We who were brusque and crude about the military, the state and the church would always knock first on the guards’ door in case we would catch them at an awkward time, changing into their uniforms, with their pants down or their ear glued to the thin walls, listening to someone read aloud Engels or poor Marx in mangled German.

Then as a teacher, I saw the struggling grass finally flattened and the ground, tamped on by students trooping to the new undergraduate building, rising amongst the trees.

When classes failed to normalize, the edifice remained “new” for quite a time. The security guards (another batch) accused students of stealing the starters to disable the fluorescent lights in the classrooms.
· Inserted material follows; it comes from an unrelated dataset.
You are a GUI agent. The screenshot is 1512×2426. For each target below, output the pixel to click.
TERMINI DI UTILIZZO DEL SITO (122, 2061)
The students took potshots: yes to consultation, no to overpricing, yes to state subsidy for education, no to corruption!
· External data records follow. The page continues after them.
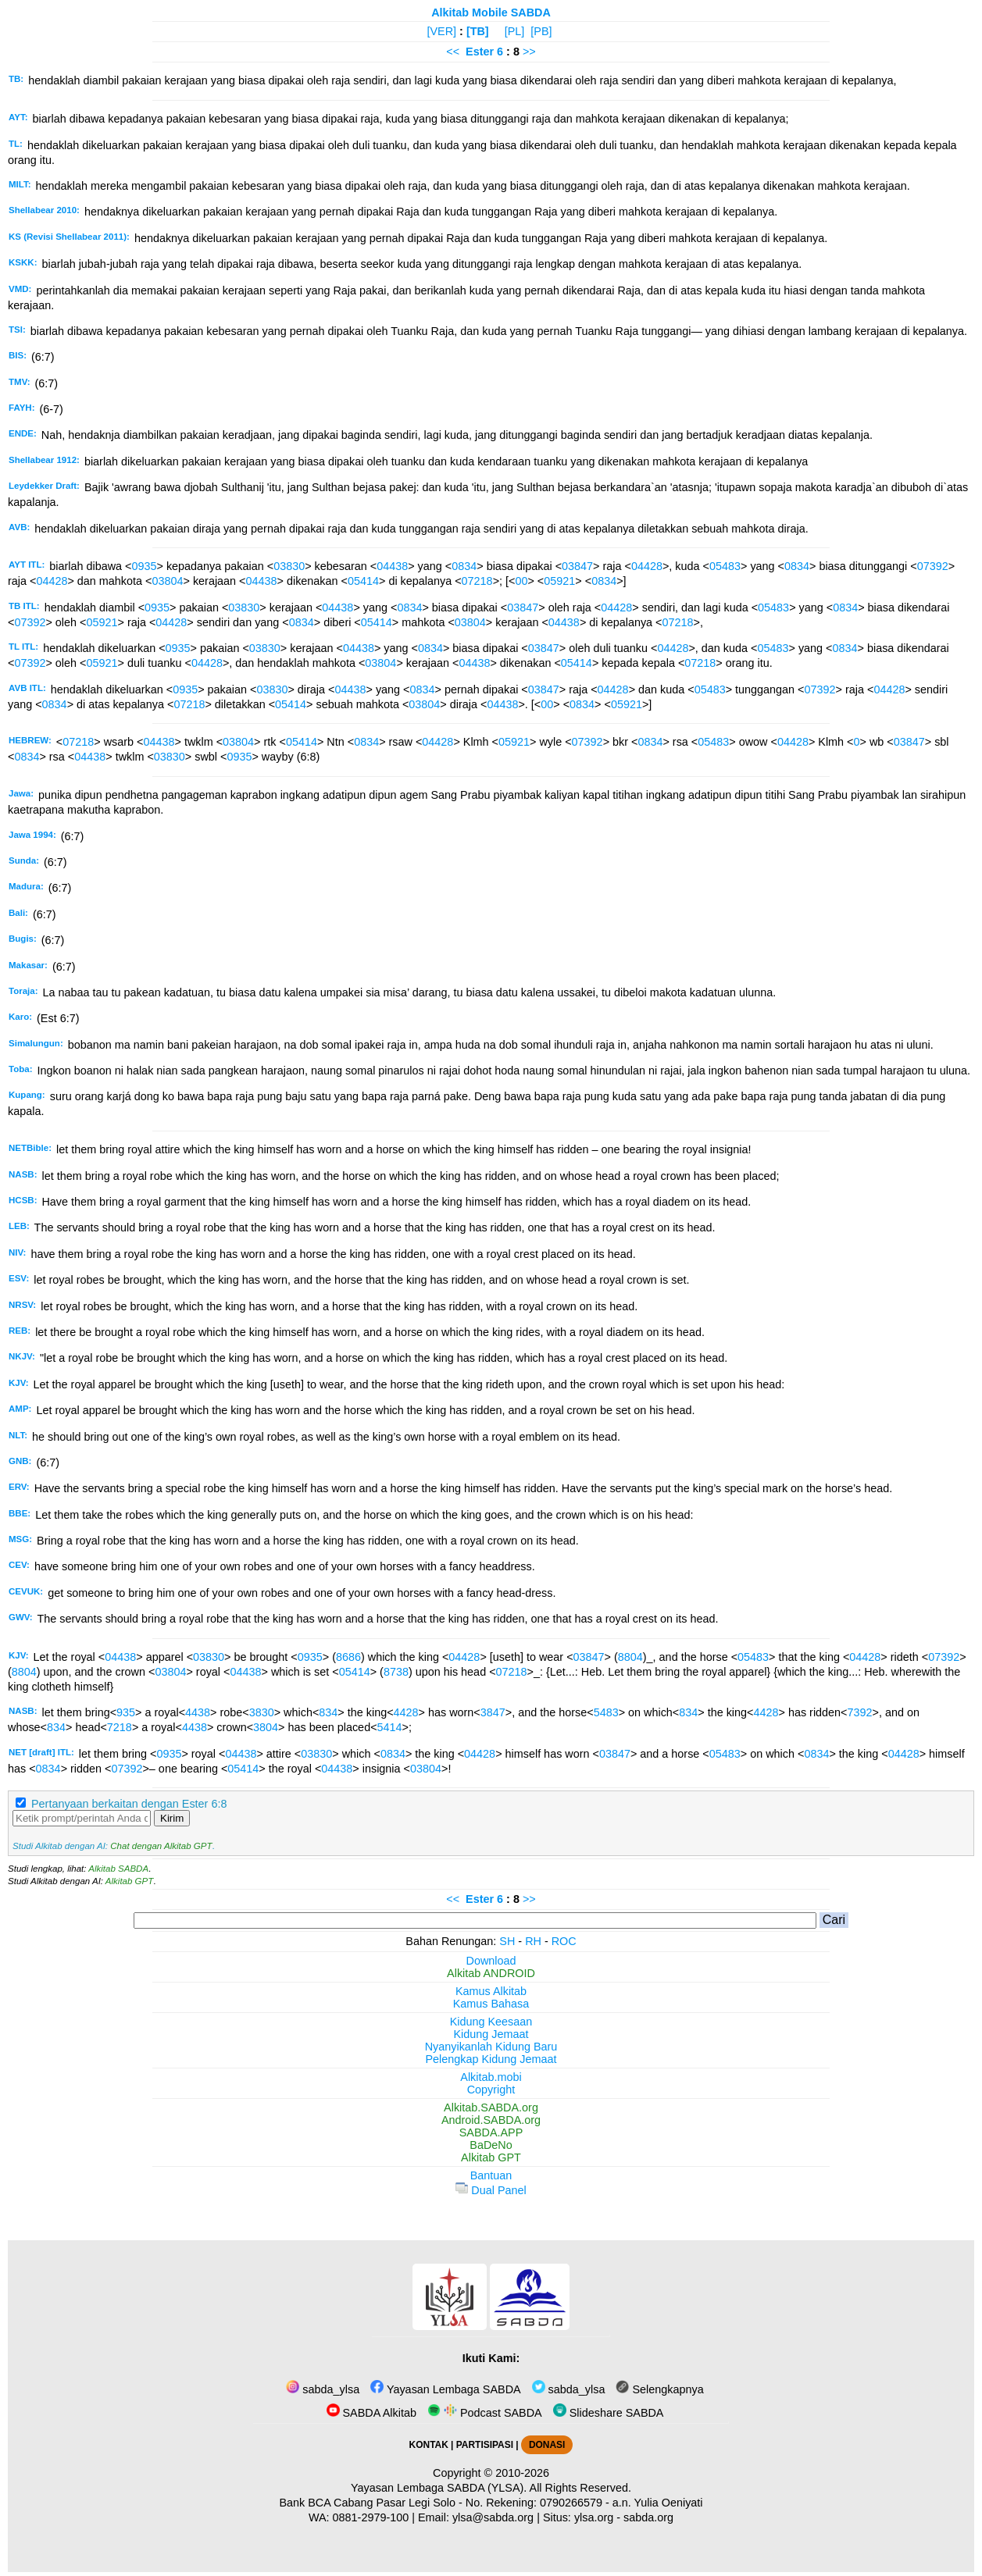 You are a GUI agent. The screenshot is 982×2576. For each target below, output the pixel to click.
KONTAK (428, 2444)
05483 (725, 566)
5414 (389, 1727)
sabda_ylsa (322, 2389)
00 (521, 581)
When the sun set and the trees cast longer shadows inside the classrooms with the missing starters, professors either graded recitation or resorted to storytelling. I transferred all my classes to 7:30 a.m. and have not changed my mind since.

A room that’s too dark to see the writing on the blackboard is still not as bad as the old Bagong Lipunan (New Society) classrooms located across the street. If it rained, the roofs dripped and the pathways flooded.

BL10, where aspiring journalists and broadcasters studied, was reportedly haunted: first, by agents that left electronic ears to monitor our teachers, prone to outspokenness and mini skirts; and then by A, a classmate who cleared her clogged sinuses by systematically blowing her nose on every inch of the room’s curtains (we never told the younger batches).

For all its waterlogged state, the BL10 years left more than an impression on me. I had teachers of all stripes: daughter of a Marcos crony, daughter-in-law of an opposition stalwart, mother of society columnists, daughter of the First Quarter Storm, estranged partner of an underground fighter and then wife of a consultant for international aid.

Teaching the young horrified by an early morning start, I try to pass on what I learned: embrace passion and a dictionary. I wince when I read, sprayed on the boulevard: “Outs Gloria!” I beam when I read my students blogging about the abandoned, the abused, the silenced, the hunk in very short shorts.

The garden emerging from the trees stopped me. A Fine Arts student’s final thesis, this spot of quiet and retreat is discordant with all that I remembered of the past 37 years.

Yet, isn’t that what we live for: capture space, leave a mark, be not left unmarked?